并行不悖 Paralel ama çelişkili değil
Explanation
指两件事同时进行,并不互相抵触,可以一起发展。
İki şeyin birbirine aykırı olmadan aynı anda gerçekleşmesini ve birlikte gelişebilmesini ifade eder.
Origin Story
话说古代有一位老农,他家既养鸡又种田。别人都说养鸡和种田会占用时间,互相冲突,难以兼顾。但老农却说:“养鸡种田,并行不悖!”他每天清晨先去田里劳作,中午回家喂鸡,下午再回田里。鸡粪用来肥田,粮食养活鸡。就这样,他的鸡越来越多,粮食也越来越多,生活越过越红火。他用自己的实际行动证明,养鸡和种田不仅不相冲突,反而相得益彰,共同促进了他的生活富裕。这便是“并行不悖”的生动写照,体现了事物之间相互协调发展的可能性,也启示我们,要学会统筹兼顾,在多方面努力的同时,取得更大的成功。

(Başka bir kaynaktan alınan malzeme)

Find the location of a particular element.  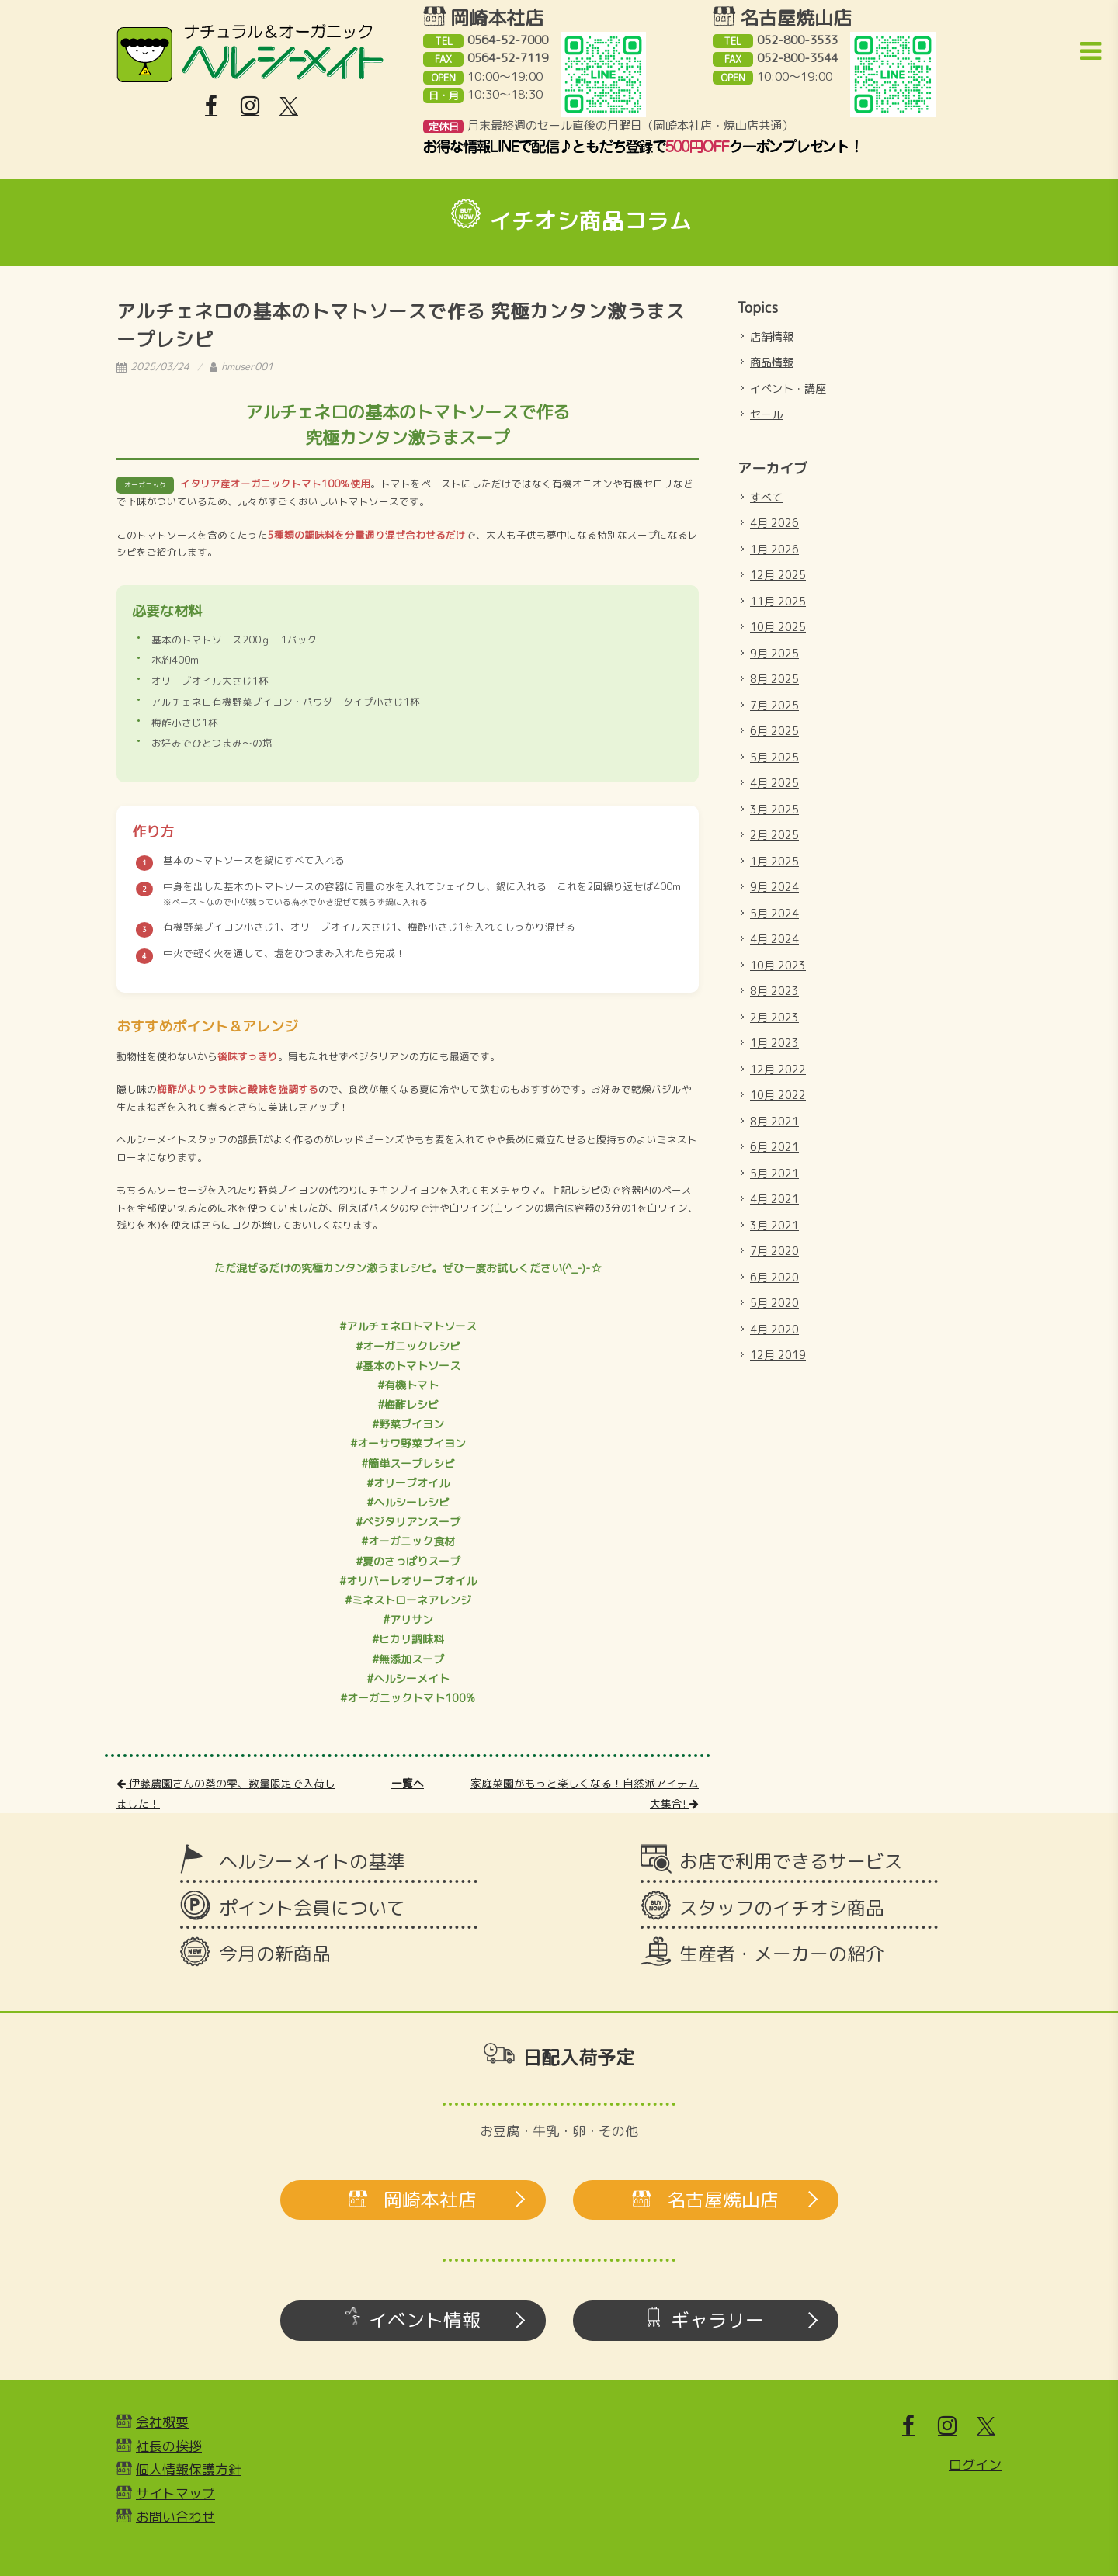 6月 2025 is located at coordinates (774, 730).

Eskiden tavuk besleyip tarla süren yaşlı bir çiftçi varmış. Diğerleri tavuk beslemenin ve tarla sürmenin zaman alacağını, birbirleriyle çelişeceğini ve ikisinin de dengelemenin zor olacağını söylermiş. Ama yaşlı çiftçi demiş ki: “Tavuk beslemek ve tarla sürmek birbirini dışlamaz!” Her sabah önce tarlada çalışırmış, öğlen evine gidip tavuklarını beslermiş ve öğleden sonra tekrar tarlaya dönermiş. Tavuk gübresi tarlayı gübrelemek için kullanılır, tahıl da tavukları beslermiş. Bu şekilde tavukları artmış, tahılı da artmış ve hayatı daha müreffeh olmuş. Kendi eylemleriyle tavuk beslemenin ve tarla sürmenin sadece çelişmediğini, aksine birbirini tamamladığını ve birlikte refahını artırdığını kanıtlamış. Bu, “paralel ama çelişkili değil”in canlı bir tasviridir; şeylerin karşılıklı koordinasyonlu gelişme olasılığını yansıtır ve aynı zamanda bize çok sayıda alanda çaba sarf ederken daha büyük başarılar elde etmek için çabalarımızı nasıl koordine edeceğimizi öğrenmemizi hatırlatır.
Usage
形容两件事物可以同时进行,互不冲突。
Birbirine aykırı olmadan aynı anda gerçekleşebilen iki şeyi tanımlar.
Examples
-
国家发展和人民生活水平提高这两件事可以并行不悖。
guojia fazhan he renmin shenghuoshui pingtigao zhe liang jianshi keyi bingxing bu bei
Ülkenin gelişimi ve halkın yaşam standartlarının yükselmesi paralel olarak ilerleyebilir.
-
科技进步与环境保护可以并行不悖,并不矛盾。
keji jinbu yu huanjing baohu keyi bingxing bu bei, bing bu maodun
Teknolojik gelişmeler ve çevre koruma birbirleriyle çelişmez, paralel olarak ilerleyebilirler.